WHAT WILL THE REVISE CENTER DO?
The Center will advance equity within ISE through (a) diverse, cross-sector, community-building and sharing of resources and ethical practices; (b) bolstering infrastructures to extend research capacity and expand access to funding; (c) promoting critical reflection and dialogue on factors that underlie systemic inequities; and (d) inclusive communication and culturally responsive evaluation that broadens participation and promotes organizational change.

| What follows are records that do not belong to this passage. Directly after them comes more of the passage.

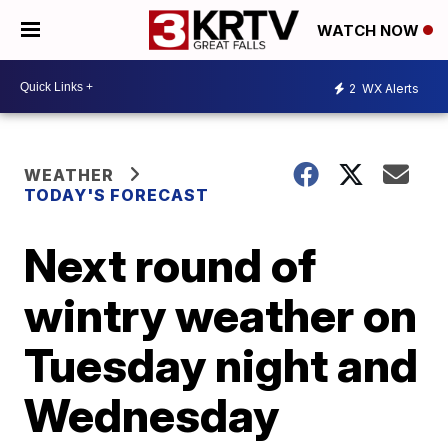
WATCH NOW
2
WX Alerts
WEATHER
TODAY'S FORECAST
Next round of
wintry weather on
Tuesday night and
Wednesday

Evidence suggests that diversity, equity, access, inclusion, and belonging-related organizational change is difficult to achieve at ISE institutions, leading to inequitable STEM education opportunities, particularly for marginalized groups. This necessitates creative and innovative approaches that address historical and current realities of intersectional marginalization within STEM to disrupt conventions, institutional barriers, and patterns of inequities that privilege dominant cultural groups (e.g., white, male, able-bodied, etc.). The Center will use a targeted universalist approach based in critical frameworks that centers the voices of the most marginalized in ISE, with a focus on expanding knowledge of equity-oriented practices in ISE programming, research, and communication to help pursue AISL and other NSF funding.

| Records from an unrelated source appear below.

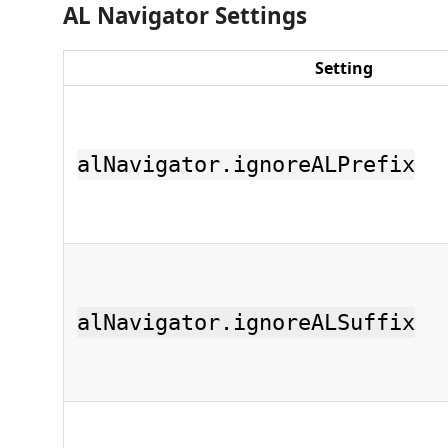
AL Navigator Settings
Setting
alNavigator.ignoreALPrefix
alNavigator.ignoreALSuffix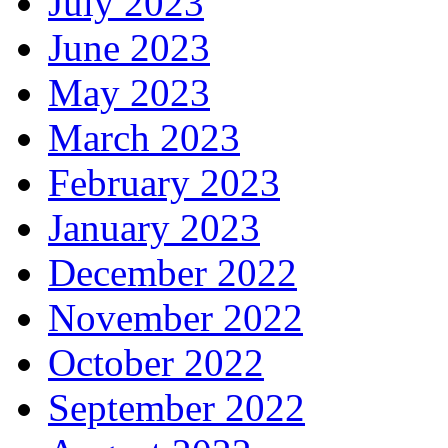
July 2023
June 2023
May 2023
March 2023
February 2023
January 2023
December 2022
November 2022
October 2022
September 2022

We believe the Center will cultivate lasting change in the ISE, and broader STEM education ecosystem via (a) more inclusive, culturally relevant, and responsive ISL programs; (b) more scalable, equity-focused research findings useful in ISE programming serving marginalized learners; and (c) greater public awareness of the importance of broadening participation in ISE. The Center will diversify the portfolio of federal-funding recipients, build trusting relationships among historically disenfranchised communities, and normalize ISE as a formal aspect of STEM education career pathways. Shared findings will reveal the richness of STEM learning experiences in enhancing access and building strengths of all learners. New programs will promote leadership by people from marginalized backgrounds and adapt AISL-funded program components for their own use, empowering new learners and leaders with diverse perspectives to influence informal STEM, thus fostering and fortifying safe spaces of belonging in STEM. This will result in a more informed public that values STEM in everyday life, work, and global citizenship, and recognizes its role in advancing a more just and equitable society.

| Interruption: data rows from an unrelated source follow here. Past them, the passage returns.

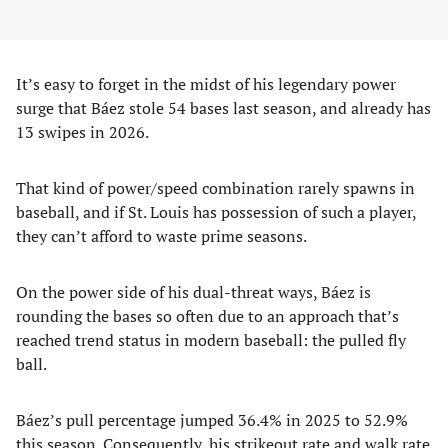
It’s easy to forget in the midst of his legendary power
surge that Báez stole 54 bases last season, and already has
13 swipes in 2026.
That kind of power/speed combination rarely spawns in
baseball, and if St. Louis has possession of such a player,
they can’t afford to waste prime seasons.
On the power side of his dual-threat ways, Báez is
rounding the bases so often due to an approach that’s
reached trend status in modern baseball: the pulled fly
ball.
Báez’s pull percentage jumped 36.4% in 2025 to 52.9%
this season. Consequently, his strikeout rate and walk rate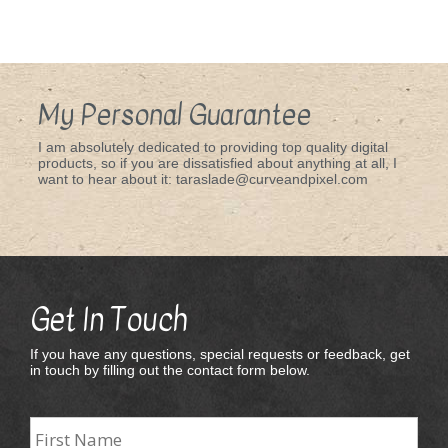
My Personal Guarantee
I am absolutely dedicated to providing top quality digital
products, so if you are dissatisfied about anything at all, I
want to hear about it: taraslade@curveandpixel.com
Get In Touch
If you have any questions, special requests or feedback, get
in touch by filling out the contact form below.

There is a lot of coordination for our new team and much excitement and anxiety in the field. Because of this, we plan to move quickly and efficiently, but also at a pace that fortifies trust and clarity among us as a Center team and each other as trusted colleagues. Throughout this transition period and moving forward you may email email@example.com with questions, requests, or concerns. Meanwhile, stay tuned on InformalScience.org and the NSF-AISL websites for more information as it becomes available.
Thank you for the opportunity to serve and substantively transform the field in this unique capacity and for your time and energy in this endeavor. We look forward to the great work that lies ahead.